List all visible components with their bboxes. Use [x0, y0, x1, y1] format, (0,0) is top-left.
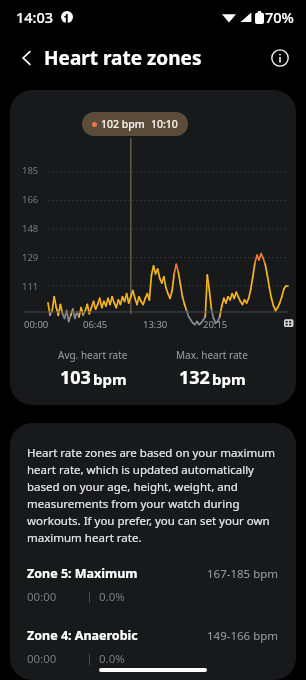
- staticText: 00:00: [27, 651, 57, 667]
- staticText: 166: [22, 193, 39, 206]
- staticText: 148: [22, 222, 39, 235]
- staticText: 167-185 bpm: [207, 566, 279, 582]
- staticText: bpm: [93, 369, 127, 389]
- staticText: 13:30: [143, 318, 168, 331]
- staticText: 06:45: [83, 318, 108, 331]
- staticText: 129: [22, 251, 39, 264]
- staticText: 00:00: [27, 589, 57, 605]
- staticText: 103: [60, 365, 91, 390]
- staticText: Heart rate zones: [44, 45, 202, 71]
- staticText: 102 bpm: [101, 117, 145, 131]
- staticText: 00:00: [24, 318, 49, 331]
- staticText: Avg. heart rate: [58, 348, 128, 362]
- staticText: 10:10: [151, 117, 178, 131]
- staticText: bpm: [212, 369, 246, 389]
- staticText: Zone 5: Maximum: [27, 565, 138, 582]
- staticText: 70%: [265, 7, 294, 27]
- staticText: 149-166 bpm: [207, 628, 279, 644]
- button[interactable]: Expand chart: [282, 316, 296, 330]
- staticText: 20:15: [203, 318, 228, 331]
- staticText: 132: [179, 365, 210, 390]
- button[interactable]: Zone 5: Maximum: [27, 565, 279, 605]
- button[interactable]: Zone 4: Anaerobic: [27, 627, 279, 667]
- staticText: Heart rate zones are based on your maxim…: [27, 445, 279, 545]
- staticText: Zone 4: Anaerobic: [27, 627, 138, 644]
- staticText: Max. heart rate: [176, 348, 248, 362]
- staticText: 14:03: [16, 7, 54, 27]
- button[interactable]: Information: [262, 40, 298, 76]
- staticText: 111: [22, 280, 39, 293]
- staticText: 0.0%: [99, 651, 125, 667]
- button[interactable]: Back: [10, 41, 44, 75]
- staticText: 185: [22, 164, 39, 177]
- staticText: 0.0%: [99, 589, 125, 605]
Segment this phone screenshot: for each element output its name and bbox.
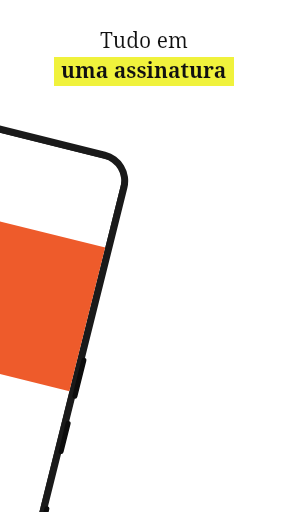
button[interactable]: Tudo em uma assinatura	[0, 0, 288, 512]
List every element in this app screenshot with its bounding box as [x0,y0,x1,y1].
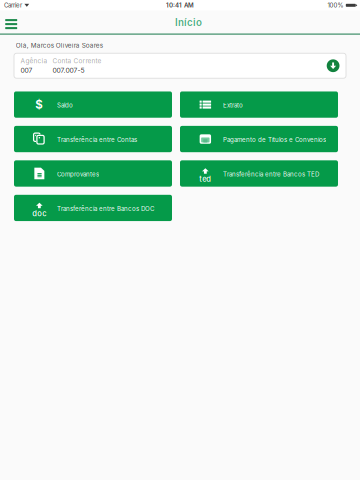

§ PROMPT: When you retype the records, keep every word exactly as written and exclude the pictures.

§ REPLY TO THE EXERCISE:
List all visible components with their bboxes. Use [x0, y0, x1, y1] format, (0,0) is top-left.
- staticText: 00:00: [27, 651, 57, 667]
- staticText: 166: [22, 193, 39, 206]
- staticText: 148: [22, 222, 39, 235]
- staticText: 167-185 bpm: [207, 566, 279, 582]
- staticText: bpm: [93, 369, 127, 389]
- staticText: 13:30: [143, 318, 168, 331]
- staticText: 06:45: [83, 318, 108, 331]
- staticText: 129: [22, 251, 39, 264]
- staticText: 00:00: [27, 589, 57, 605]
- staticText: 103: [60, 365, 91, 390]
- staticText: Heart rate zones: [44, 45, 202, 71]
- staticText: 102 bpm: [101, 117, 145, 131]
- staticText: 00:00: [24, 318, 49, 331]
- staticText: Avg. heart rate: [58, 348, 128, 362]
- staticText: 10:10: [151, 117, 178, 131]
- staticText: bpm: [212, 369, 246, 389]
- staticText: Zone 5: Maximum: [27, 565, 138, 582]
- staticText: 70%: [265, 7, 294, 27]
- staticText: 149-166 bpm: [207, 628, 279, 644]
- button[interactable]: Expand chart: [282, 316, 296, 330]
- staticText: 20:15: [203, 318, 228, 331]
- staticText: 132: [179, 365, 210, 390]
- button[interactable]: Zone 5: Maximum: [27, 565, 279, 605]
- button[interactable]: Zone 4: Anaerobic: [27, 627, 279, 667]
- staticText: Heart rate zones are based on your maxim…: [27, 445, 279, 545]
- staticText: Zone 4: Anaerobic: [27, 627, 138, 644]
- staticText: Max. heart rate: [176, 348, 248, 362]
- staticText: 14:03: [16, 7, 54, 27]
- button[interactable]: Information: [262, 40, 298, 76]
- staticText: 111: [22, 280, 39, 293]
- staticText: 0.0%: [99, 651, 125, 667]
- button[interactable]: Back: [10, 41, 44, 75]
- staticText: 185: [22, 164, 39, 177]
- staticText: 0.0%: [99, 589, 125, 605]
Segment this phone screenshot: for each element output its name and bbox.
button[interactable]: Tudo em uma assinatura	[0, 0, 288, 512]
List every element in this app screenshot with its bounding box as [x0,y0,x1,y1].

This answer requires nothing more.